A rainforest feels no pleasure or pain, no happiness or misery, but it can be well or be harmed. I might derive great pleasure from the wealth I attain from cutting down an entire rainforest, and even if doing so would not necessarily harm other people, it would be greatly harmful to the rainforest. On that basis, my priority would be to manage the rainforest as responsibly as I could, rather than exploit it the best I could.
It's ultimately on this charge where I find hedonism comes up short: there are ethical duties and considerations outside the continuum of personal pleasure and pain. I agree with the idea of maximizing well-being and minimizing harm, so in that sense I am hedonistic, but I wouldn't describe myself as a hedonist. By all means, enjoy life the best you can, but do it responsibly for the sake of yourself, others and nature.
Can't say. I've never even participated in an orgy, despite the lack of religious suppression in my life. Maybe that guy in Santa Barbara could have... naw, never mind. Gettin' creepy now.
Hah, I imagine an occasional orgy could make me happy! My hedonism is more cerebral... a kind of virtual social experience, and without even resorting to Second Life. I resort to TA, perhaps, and the people here who need (or at least enjoy) other atheists looking for positive interaction in a world of religious suppression and panderment [sic] to people's life/death fantasies. The purpose of life is to serve God? Allah? Right. Kill in His name, and get the virgins in heaven. Oops, I digress.
But seriously, other things make me feel happy. Hedonism as a means to happiness just never occurs to me. Similarly, I also don't get the point when people claim there's no such thing as altruism, because all behavior just comes down to selfishness. I.e. "being good to others is a selfish act just because it makes one feel good". Doing good for society and culture should be encouraged, and the rest of the philosphical discussion about whether or not it's ultimately "selfish" is meaningless to me.
You got me thinking now. TA sanctioned orgies. I should probably update my profile.
It depends on the kind of pleasure. What's the point in drinking too much and throwing up or getting into a fight? What's the point in eating the whole chocolate cake and getting sick? What's the point in having sex with everyone if it means you cheat and hurt your partner? Maximizing net pleasure equals pain.
It's not quite a part of the definition you offered, but hedonism usually has a connotation of doing what feels good right now and damn the future consequences.
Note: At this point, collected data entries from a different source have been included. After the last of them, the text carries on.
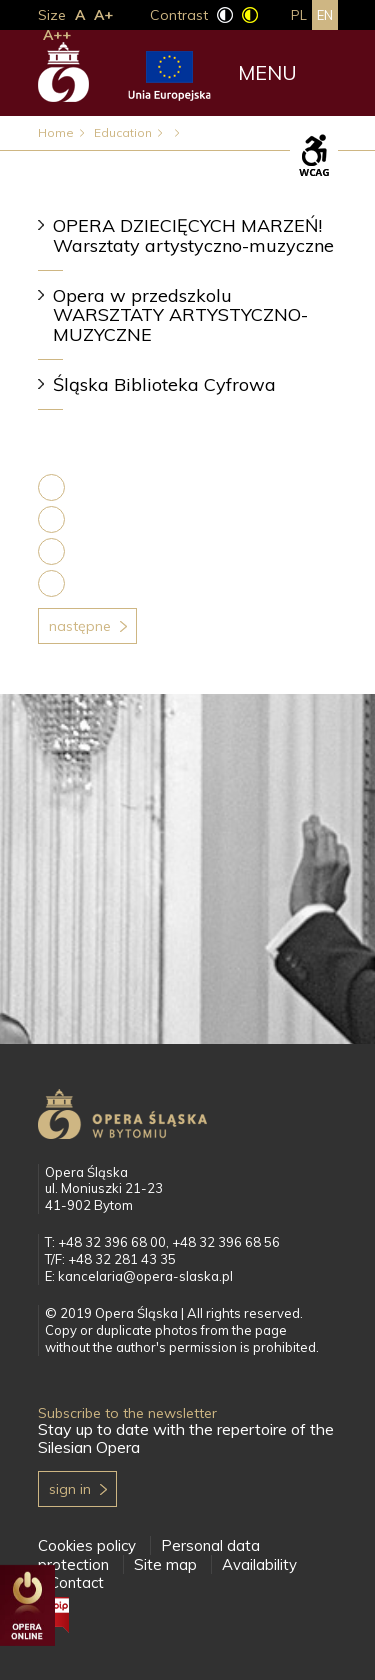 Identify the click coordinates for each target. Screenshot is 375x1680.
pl (299, 15)
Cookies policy (87, 1545)
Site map (165, 1564)
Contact (76, 1582)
In that form I'd argue it's nowhere near equivalent to selfishness, because the selfish person wants what is best for themselves and that long term consequence isn't anything of the kind.
"hedonism usually has a connotation of doing what feels good right now and damn the future consequences." - I'd say that's an exact definition of selfishness - acting without a conscience.
Ethical hedonism is acceptable. But the premise that pleasure is the only intrinsic good is a shallow notion. Caring for loved ones who are infirm is not a pleasurable experience but there is certainly a huge amount of good in doing so. It is difficult to find fault with those who concentrate on providing themselves with pleasurable experiences. If they can do this without injury to others or their environment it is their option to take, and still keep a clear conscious. But in times of trouble for those around them it would be selfish to lack the compulsion to help. They say no man is an island unto himself. A hedonist might argue that assertion.